The last time I went to visit, Nita was still the pint-sized dog-whisperer and purveyor of matte and dinner. She plied me with stories of her travels, tales of her doggies, and titbits about her friends and children. I got reacquainted with her dogs, took some casserole to the llamas, and petted the horses.

At one point I strayed too close to the big beautiful tree in her back yard. Before I could turn around, Roberto nearly beaked me in the head. Only fancy ducking saved my ear from extinction. That thing was probably well over fifty five years old and still trying to send people to the hospital.

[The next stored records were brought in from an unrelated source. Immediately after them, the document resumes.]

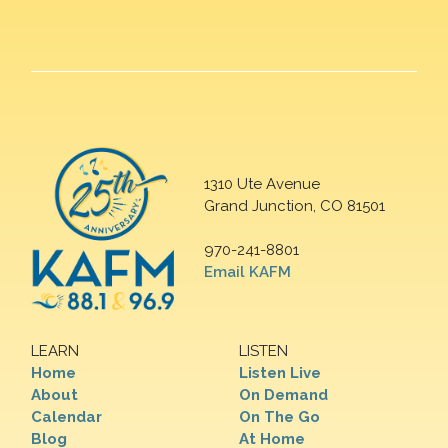
1310 Ute Avenue
Grand Junction, CO 81501
970-241-8801
Email KAFM
LEARN
LISTEN
Home
Listen Live
About
On Demand
Calendar
On The Go
Blog
At Home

As per my daughter's news at her last visit, things have changed slightly. Nita no longer lives in the house she shared with Uncle Ray and her children for longer than thirty years. The animals are gone, and she has been remanded to a care facility. Which she apparently hates. She has escaped on numerous occasions with a purloined knife stuffed down her cleavage. They're not certain how she keeps finding those. She bemoans the fact that someone has swiped her car and dogs, and tries to get people to spring her, with that same Nita sense of humour.

I think it'll be time, soon, to go visit her. If I don't hurry, she might actually get away. There is still also the questionable demise of Roberto. I wonder if I'll ever really know the details of that story.
RIP, Roberto.

Nita's Fabulous Chicken Wings Recipe 
 --5 lbs chicken wings (broken in half and de-tipped)
--1 C. soy sauce
--1 C. brown sugar (can be white if you don't have brown)
--2 T. vinegar
--1/2 C. chicken broth
--1 tsp. ginger
--2 crushed garlic cloves 

Marinate chicken in the sauce. Place chicken in baking pan with lid (or foil). Bake at 375 degrees for 1 1/2 hrs. Baste occasionally. Sauce may be frozen and thawed for more batches.

(Disclaimer #2: This computer is, for some reason, a picky old British hag. To cut down on the vast number of jagged red lines, I have bowed to her nagging and written in English English.)